Task instructions: Filter the records for "sagatavoja" and keep each line that has it.

───── Records to use ─────

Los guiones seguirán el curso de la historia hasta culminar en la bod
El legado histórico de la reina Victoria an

─────
───── Records to use ─────

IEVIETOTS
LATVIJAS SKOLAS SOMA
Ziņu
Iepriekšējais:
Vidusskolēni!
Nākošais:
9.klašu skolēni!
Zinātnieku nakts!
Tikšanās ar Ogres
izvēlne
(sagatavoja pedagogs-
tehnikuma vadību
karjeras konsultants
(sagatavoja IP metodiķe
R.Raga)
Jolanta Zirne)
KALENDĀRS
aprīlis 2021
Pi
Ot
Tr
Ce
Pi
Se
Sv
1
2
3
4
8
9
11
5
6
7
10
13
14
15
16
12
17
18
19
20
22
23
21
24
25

─────

Response box:
(sagatavoja pedagogs-
(sagatavoja IP metodiķe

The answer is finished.